══ Information provided

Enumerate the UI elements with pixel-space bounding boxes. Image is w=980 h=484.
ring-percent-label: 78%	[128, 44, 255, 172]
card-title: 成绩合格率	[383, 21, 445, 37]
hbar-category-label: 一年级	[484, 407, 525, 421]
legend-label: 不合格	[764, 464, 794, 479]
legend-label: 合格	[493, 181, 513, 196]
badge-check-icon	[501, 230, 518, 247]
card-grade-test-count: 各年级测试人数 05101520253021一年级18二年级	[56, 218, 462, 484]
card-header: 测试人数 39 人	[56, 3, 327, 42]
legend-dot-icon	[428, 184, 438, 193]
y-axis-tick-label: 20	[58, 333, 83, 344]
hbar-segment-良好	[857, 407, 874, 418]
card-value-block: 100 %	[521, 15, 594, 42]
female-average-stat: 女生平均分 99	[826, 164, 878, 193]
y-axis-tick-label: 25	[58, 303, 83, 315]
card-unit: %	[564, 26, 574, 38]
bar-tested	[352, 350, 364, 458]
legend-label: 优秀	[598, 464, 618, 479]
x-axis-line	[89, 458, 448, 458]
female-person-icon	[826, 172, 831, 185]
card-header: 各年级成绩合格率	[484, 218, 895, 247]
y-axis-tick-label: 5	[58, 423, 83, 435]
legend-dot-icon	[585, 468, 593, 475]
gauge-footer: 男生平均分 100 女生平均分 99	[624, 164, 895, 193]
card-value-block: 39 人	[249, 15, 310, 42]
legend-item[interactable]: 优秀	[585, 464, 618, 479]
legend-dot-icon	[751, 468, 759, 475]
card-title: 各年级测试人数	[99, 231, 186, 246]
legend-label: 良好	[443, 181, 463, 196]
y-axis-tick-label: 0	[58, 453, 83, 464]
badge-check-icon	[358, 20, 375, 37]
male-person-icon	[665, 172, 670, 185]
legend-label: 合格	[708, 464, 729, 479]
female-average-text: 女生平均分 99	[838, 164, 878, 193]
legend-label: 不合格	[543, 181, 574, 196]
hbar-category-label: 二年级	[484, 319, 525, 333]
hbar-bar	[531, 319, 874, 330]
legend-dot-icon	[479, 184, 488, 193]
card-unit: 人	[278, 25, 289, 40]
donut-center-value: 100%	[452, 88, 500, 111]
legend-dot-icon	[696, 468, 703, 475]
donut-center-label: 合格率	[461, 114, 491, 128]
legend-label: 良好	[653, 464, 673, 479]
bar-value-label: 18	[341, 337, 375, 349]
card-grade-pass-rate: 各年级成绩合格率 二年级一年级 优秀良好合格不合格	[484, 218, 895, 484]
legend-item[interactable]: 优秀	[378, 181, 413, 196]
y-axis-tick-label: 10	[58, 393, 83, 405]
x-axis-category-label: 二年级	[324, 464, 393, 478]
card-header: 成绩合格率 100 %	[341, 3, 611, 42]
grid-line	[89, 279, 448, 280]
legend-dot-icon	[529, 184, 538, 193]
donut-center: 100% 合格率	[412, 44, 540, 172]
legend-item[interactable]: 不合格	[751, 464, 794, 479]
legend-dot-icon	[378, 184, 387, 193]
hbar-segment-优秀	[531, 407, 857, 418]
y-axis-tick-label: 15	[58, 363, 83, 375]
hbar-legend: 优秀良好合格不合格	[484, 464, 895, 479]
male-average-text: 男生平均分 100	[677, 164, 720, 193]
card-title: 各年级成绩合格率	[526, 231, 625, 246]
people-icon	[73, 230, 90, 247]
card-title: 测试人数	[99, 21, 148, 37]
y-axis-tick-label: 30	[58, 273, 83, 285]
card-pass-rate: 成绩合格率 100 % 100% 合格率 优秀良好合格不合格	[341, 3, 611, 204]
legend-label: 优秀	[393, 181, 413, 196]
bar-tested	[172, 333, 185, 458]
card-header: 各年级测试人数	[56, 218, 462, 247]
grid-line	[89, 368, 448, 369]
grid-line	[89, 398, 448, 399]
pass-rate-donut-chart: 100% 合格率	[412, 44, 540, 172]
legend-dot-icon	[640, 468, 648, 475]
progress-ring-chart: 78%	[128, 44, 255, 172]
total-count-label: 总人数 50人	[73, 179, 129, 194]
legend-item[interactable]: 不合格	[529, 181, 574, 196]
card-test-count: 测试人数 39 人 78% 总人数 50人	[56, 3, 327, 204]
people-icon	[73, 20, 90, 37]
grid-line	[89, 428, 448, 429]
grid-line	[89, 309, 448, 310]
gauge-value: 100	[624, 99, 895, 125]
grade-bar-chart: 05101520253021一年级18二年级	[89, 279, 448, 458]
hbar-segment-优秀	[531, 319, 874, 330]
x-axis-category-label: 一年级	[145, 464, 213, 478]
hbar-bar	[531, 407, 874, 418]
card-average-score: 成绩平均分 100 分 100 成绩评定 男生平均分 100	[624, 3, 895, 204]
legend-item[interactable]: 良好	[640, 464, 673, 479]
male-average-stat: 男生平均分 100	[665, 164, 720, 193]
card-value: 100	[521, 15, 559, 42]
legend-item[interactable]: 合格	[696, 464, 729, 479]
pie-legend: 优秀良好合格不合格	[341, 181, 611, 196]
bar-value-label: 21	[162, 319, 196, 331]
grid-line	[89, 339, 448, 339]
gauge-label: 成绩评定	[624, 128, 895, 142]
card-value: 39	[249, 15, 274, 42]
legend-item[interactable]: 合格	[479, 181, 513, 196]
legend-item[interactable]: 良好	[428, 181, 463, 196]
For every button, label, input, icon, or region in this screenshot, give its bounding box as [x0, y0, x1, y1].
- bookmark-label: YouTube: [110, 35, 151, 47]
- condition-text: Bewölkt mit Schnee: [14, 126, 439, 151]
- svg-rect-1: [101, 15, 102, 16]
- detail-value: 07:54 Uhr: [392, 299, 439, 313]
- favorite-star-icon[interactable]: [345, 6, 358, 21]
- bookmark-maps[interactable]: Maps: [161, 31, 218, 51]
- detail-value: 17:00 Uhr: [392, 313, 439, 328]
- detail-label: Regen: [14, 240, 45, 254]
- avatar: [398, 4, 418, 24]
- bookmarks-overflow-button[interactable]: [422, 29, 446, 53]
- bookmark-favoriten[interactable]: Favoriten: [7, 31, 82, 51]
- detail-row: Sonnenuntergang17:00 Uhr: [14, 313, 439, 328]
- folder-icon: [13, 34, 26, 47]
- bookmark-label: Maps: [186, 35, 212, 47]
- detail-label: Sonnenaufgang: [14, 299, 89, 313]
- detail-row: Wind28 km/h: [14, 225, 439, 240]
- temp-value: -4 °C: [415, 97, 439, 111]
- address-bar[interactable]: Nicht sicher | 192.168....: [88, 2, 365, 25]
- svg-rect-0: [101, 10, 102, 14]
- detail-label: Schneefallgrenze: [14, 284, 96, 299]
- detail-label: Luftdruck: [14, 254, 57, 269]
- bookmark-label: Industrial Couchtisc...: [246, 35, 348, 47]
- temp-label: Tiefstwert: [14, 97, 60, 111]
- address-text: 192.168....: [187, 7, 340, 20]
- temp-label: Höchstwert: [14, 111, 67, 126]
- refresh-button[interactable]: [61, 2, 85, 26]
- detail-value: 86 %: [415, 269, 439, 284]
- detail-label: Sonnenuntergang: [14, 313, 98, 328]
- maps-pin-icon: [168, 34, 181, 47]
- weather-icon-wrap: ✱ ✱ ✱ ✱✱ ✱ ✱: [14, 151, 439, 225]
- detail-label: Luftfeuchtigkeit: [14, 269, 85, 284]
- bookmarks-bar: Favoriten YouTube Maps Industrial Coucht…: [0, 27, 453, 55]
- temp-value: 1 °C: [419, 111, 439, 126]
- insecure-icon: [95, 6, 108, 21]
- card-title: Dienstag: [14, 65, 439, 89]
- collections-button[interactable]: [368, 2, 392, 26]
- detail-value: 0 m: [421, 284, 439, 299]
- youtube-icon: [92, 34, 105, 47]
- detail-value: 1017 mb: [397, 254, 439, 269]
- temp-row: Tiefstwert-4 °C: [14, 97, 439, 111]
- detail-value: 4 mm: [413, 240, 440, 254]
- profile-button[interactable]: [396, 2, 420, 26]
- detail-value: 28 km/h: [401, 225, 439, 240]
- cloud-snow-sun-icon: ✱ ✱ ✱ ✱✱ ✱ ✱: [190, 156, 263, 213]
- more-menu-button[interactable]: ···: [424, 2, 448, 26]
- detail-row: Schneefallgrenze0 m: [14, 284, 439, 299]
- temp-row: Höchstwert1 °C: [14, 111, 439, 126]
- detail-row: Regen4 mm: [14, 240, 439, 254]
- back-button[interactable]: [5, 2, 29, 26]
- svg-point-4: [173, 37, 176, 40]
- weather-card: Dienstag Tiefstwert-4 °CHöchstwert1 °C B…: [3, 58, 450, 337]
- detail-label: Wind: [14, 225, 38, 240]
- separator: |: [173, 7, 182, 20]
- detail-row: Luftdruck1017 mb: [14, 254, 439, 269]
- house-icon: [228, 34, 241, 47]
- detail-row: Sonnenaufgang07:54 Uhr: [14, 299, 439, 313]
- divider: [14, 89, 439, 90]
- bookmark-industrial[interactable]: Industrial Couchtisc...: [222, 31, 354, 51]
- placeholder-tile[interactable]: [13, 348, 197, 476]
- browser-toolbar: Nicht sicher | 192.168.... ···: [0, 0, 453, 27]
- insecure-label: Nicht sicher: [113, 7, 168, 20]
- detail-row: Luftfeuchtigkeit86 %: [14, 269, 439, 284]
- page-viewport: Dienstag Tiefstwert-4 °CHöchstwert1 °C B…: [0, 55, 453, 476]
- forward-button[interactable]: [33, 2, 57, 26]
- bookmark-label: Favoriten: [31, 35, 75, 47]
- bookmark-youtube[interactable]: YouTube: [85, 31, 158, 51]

════

Problem details >> If a line contains the word "Couchtisc", it counts; say how many such lines the records hold, and give only that number.

Expected output >> 2